Die Esoterik-Keule am Bühnenrand

Doch auch auf der Ebene der Subjektkonstitution sind Fortschritte zu beobachten. Denn es ist eben nicht nur so, dass der vermeintlich kalte Blick der Kamera ausschließlich sein Objekt ausliefert, vielmehr kommt es zu reziproken Strategien, da sich das Subjekt im Spiegel der Kameralinse selbst erkennen kann. Sprachen wir einst mit Jacques Lacan vom Spiegelstadium, so sprechen wir heute von der Showtime, denn medientheoretisch ist der Körper ein Projektionsapparat:

Prinzipiell ist dabei die Auffassung, dass man vermittelst eines jeden Apparates, der Schwingungen des Äthers (Licht in unserem Falle) aufzunehmen vermag, umgekehrt auch Schwingungen des Äthers (Licht) produzieren kann oder dass man mit einem Apparat, der für Schwingungen der Luft (Töne) empfindlich ist, auch wieder Schwingungen der Luft (Töne) hervorbringen kann. (Ludwig Staudenmaier: Die Magie als experimentelle Naturwissenschaft)
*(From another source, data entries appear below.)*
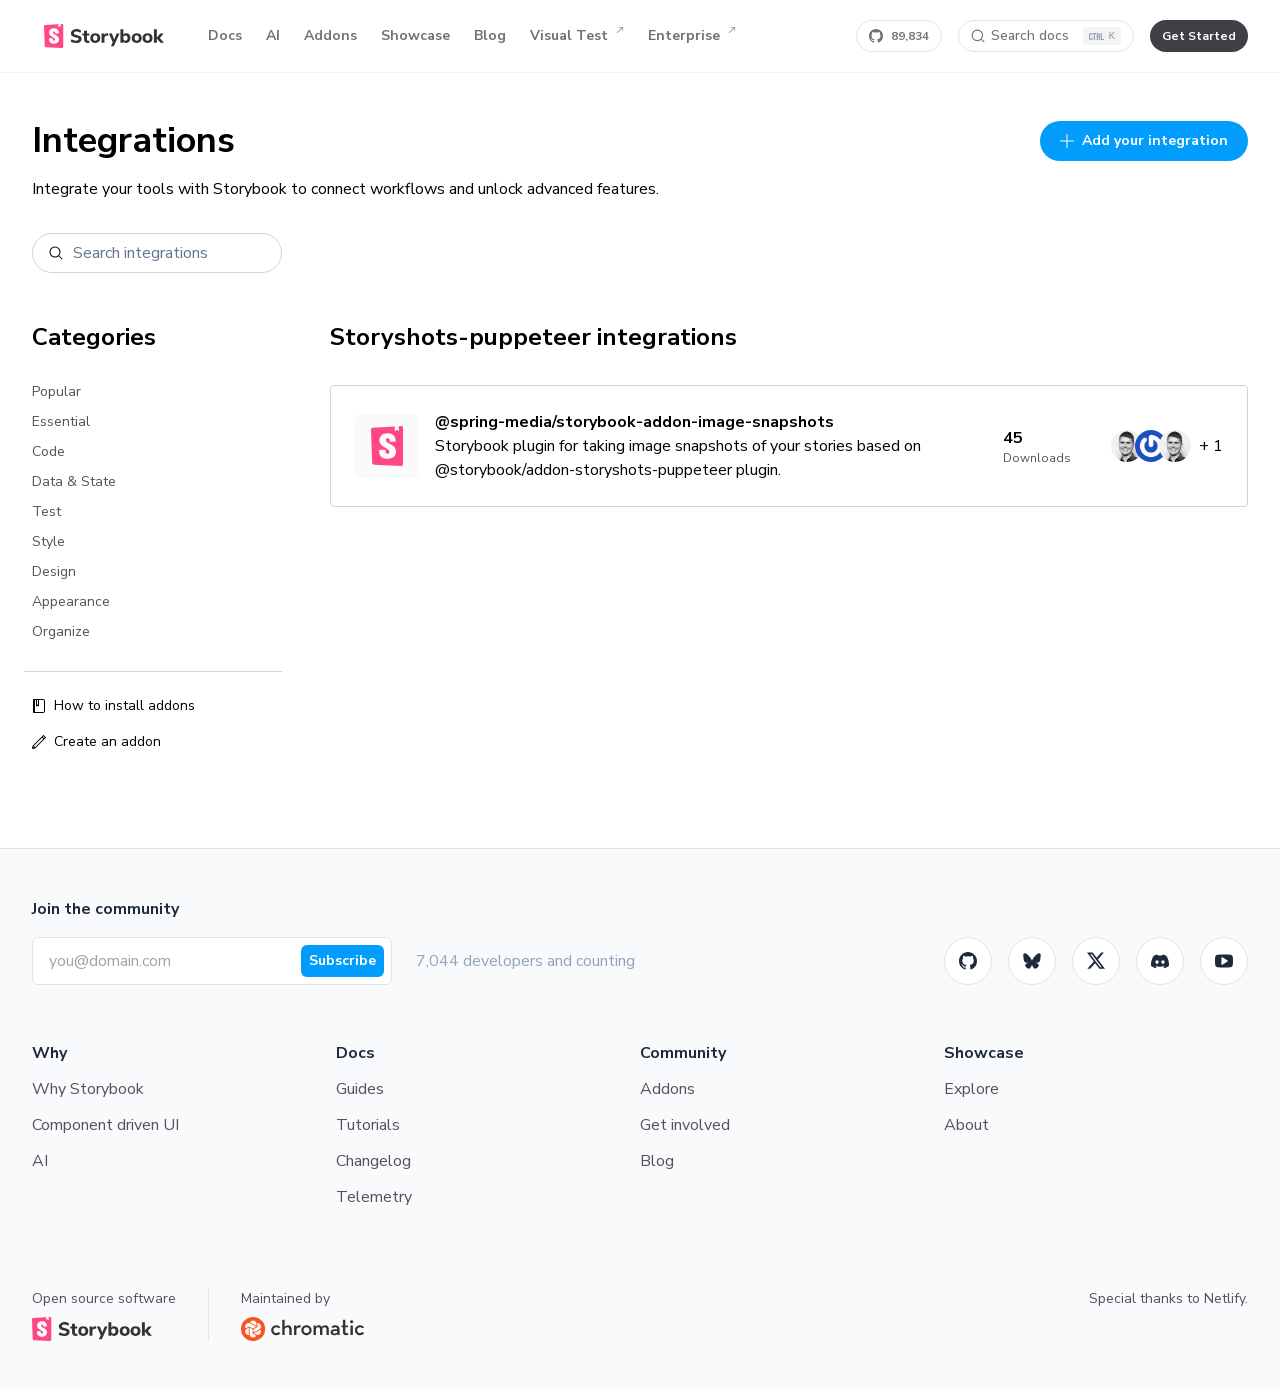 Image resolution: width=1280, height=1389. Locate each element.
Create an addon (96, 741)
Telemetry (374, 1197)
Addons (330, 35)
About (966, 1125)
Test (46, 511)
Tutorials (368, 1125)
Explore (971, 1089)
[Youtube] (1224, 961)
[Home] (104, 36)
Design (54, 571)
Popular (56, 391)
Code (48, 451)
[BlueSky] (1032, 961)
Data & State (74, 481)
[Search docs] (1046, 36)
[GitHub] (968, 961)
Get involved (685, 1125)
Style (48, 541)
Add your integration (1144, 140)
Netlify (1224, 1298)
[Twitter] (1096, 961)
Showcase (415, 35)
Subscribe (342, 960)
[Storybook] (1160, 961)
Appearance (71, 601)
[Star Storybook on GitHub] (899, 36)
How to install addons (113, 705)
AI (273, 35)
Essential (61, 421)
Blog (490, 35)
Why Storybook (88, 1089)
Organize (61, 631)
So. Fehlt noch was? – Ach ja, die Ontologie. Das Sein steckt in unserem Beispiel natürlich in den Texten selbst, schockgefroren sozusagen. Hier bedarf es der Axt. Beim Vortragen geht der Lesende mit der Axt in den Text hinein und bricht ihn auf. Das kann mal zart, mal hart von statten gehen. Allerdings sollte man nicht allzu zimperlich sein, schließlich soll der Text Funken schlagen. Handelt es sich nun um einen „guten“ Text, dann ist er ontologisch aufgeladen und es kommt zu Synergie-Effekten mit dem Vortragenden, die zusätzlich befeuert werden vom Rauschen der Welt, hineingelassen durch die digitale Schnittstelle der Webcam. Einfach zauberhaft. Und jenen Kritikern, die jetzt mit der Esoterik-Keule am Bühnenrand drohen, sei erwidert, dass all das ja wirklich geschehen ist im Museum Bochum auf der Lesebühne. Als ich um 4 Uhr nachts meine schauderhaften American-Psycho-Passagen vortrug, war ich gleichzeitig der Vortragende Carsten Marc Pfeffer, der Autor Bret Easton Ellis sowie der Protagonist Patrick Bateman. Ein ontologischer Super-Gau als Produkt aus Text, Performance und Webcam. Und wenn ich nun anführe, dass mich am folgenden Tag der geniale Regisseur Hans Dreher, der meine Performance ebenfalls im Live-Stream gesehen hatte, anrief und mir die Rolle des Ellis in seinem neuen Theaterstück anbot, dann tue ich das nicht, um meine Eitelkeit, deren größtes Opfer ich ja selbst bin, weiterhin zu befeuern, sondern allein, um meine Thesen zu untermauern. Bald schon werden alle Lesungen über Live-Streaming im Internet übertragen werden, weil kein Veranstalter mehr auf den ontologischen Zauber der Webcam wird verzichten wollen.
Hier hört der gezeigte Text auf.